Criteria for Selecting a Primary Index - Teradata Vantage

Teradata® VantageCloud Lake

Deployment
VantageCloud
Edition
Lake
Product
Teradata Vantage
Published
January 2023
Language
English (United States)
Last Update
2024-04-03
dita:mapPath
phg1621910019905.ditamap
dita:ditavalPath
pny1626732985837.ditaval
dita:id
phg1621910019905
The following guidelines and performance considerations apply to selecting a unique or a nonunique column set as the primary index for a table.
  • Choose columns for the primary index based on the selection set most frequently used to retrieve rows from the table even when that set is not unique (if and only if the values of the selection set are equally distributed across the AMPs).
  • Choose columns for the primary index that do not have XML, BLOB, CLOB, BLOB-based UDT, CLOB-based UDT, XML-based UDT, Period, JSON, ARRAY, VARRAY, or VARIANT_TYPE data types.
    Distinct and structured UDT columns are valid components of a primary index, but UDT columns based on internal Teradata UDT types, such as the Period, Geospatial, ARRAY, and VARRAY types, are not.
    Structured/Distinct/Variant UDTs are only supported on the Block File System on the primary cluster. They are not available for the Object File System.
  • Choose columns for the primary index that distribute table rows evenly across the AMPs. The more singular the values for a column, the more optimal their distribution.
  • Choose the minimum number of columns for the primary index, to optimize its generality.

    All the columns in a composite primary index must be specified in a WHERE clause predicate before the Optimizer can select that index for use as the retrieval mechanism.

  • If defining a unique primary index for a table that must have one is difficult, generate arbitrary unique values for a single column that is defined as an identity column with the characteristics ALWAYS GENERATED and NO CYCLE.
  • Base the column selection on an equality search (if the primary index is a PPI, then the search is done within each non-eliminated populated partition). For equality constraints only, the system hashes directly to the row set that satisfies the condition.
    Primary Key Primary Index Assignee
    Single-column Primary key.

    This is called a Unique Primary Index (UPI).

    Multicolumn A foreign key component of the primary key.

    This is called a Nonunique Primary Index (NUPI).

  • Primary and other alternate key column sets can provide useful uniqueness constraints and a powerful access and join method when the logical design for a table is physically realized. If the primary or other alternate keys for a table are not its primary index, consider assigning a unique constraint, such as PRIMARY INDEX, UNIQUE, or a USI on those keys if the uniqueness constraint facilitate table access and joins.

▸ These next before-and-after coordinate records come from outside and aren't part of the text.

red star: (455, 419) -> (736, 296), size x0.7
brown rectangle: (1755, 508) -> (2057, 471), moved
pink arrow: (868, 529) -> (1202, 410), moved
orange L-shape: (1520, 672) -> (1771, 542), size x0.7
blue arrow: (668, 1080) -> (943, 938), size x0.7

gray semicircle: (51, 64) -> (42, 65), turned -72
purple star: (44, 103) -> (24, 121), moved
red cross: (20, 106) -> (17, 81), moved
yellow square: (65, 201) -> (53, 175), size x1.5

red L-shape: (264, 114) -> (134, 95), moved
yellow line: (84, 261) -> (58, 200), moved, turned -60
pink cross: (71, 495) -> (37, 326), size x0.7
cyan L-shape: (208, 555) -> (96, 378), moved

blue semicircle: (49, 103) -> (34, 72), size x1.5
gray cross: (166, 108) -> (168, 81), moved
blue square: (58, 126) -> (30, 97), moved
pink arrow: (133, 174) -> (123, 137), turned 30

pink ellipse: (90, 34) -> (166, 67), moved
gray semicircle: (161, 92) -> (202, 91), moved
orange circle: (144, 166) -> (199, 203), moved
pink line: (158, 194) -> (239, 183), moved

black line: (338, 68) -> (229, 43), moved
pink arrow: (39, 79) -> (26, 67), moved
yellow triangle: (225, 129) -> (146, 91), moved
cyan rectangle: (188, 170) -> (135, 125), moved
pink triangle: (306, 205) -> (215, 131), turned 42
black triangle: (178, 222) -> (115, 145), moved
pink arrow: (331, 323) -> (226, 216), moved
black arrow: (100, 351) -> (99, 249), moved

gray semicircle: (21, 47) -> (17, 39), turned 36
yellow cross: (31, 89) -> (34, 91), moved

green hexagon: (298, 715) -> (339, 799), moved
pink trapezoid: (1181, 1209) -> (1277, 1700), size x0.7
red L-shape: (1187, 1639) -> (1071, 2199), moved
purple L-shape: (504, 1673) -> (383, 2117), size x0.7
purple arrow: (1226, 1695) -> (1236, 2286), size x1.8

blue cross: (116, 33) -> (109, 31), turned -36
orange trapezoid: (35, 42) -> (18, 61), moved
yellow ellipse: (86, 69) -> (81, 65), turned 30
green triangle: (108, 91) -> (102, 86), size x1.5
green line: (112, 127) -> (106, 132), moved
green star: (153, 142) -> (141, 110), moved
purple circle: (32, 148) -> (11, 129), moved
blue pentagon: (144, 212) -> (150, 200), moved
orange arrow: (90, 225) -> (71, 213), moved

    This recommendation is contingent on factors to consider before implementing unique constraints. See Using Unique Secondary Indexes to Enforce Row Uniqueness for a list of the factors to consider when implementing this recommendation.

    UPI NUPI
    Involves at most one row Can involve multiple rows
    Does not require a spool Often creates a spool
  • Duplicate NUPI values are stored on the same AMP and in the same data block if possible.
  • NUPI retrieval only requires one I/O operation (or two I/Os if the cylinder index is not memory-resident) when the rows are stored in the same data block.
    Value Range Predicate in WHERE Clause Retrieval Action
    Implicit BETWEEN Full table scan, irrespective of any indexes defined for the table.
    The exceptions are the following:
    • PPI tables and join indexes, where row partition elimination can be exploited.
    • Join index tables with a value-ordered NUPI, where value ordering can be exploited.
    Explicit IN Individual row hashing.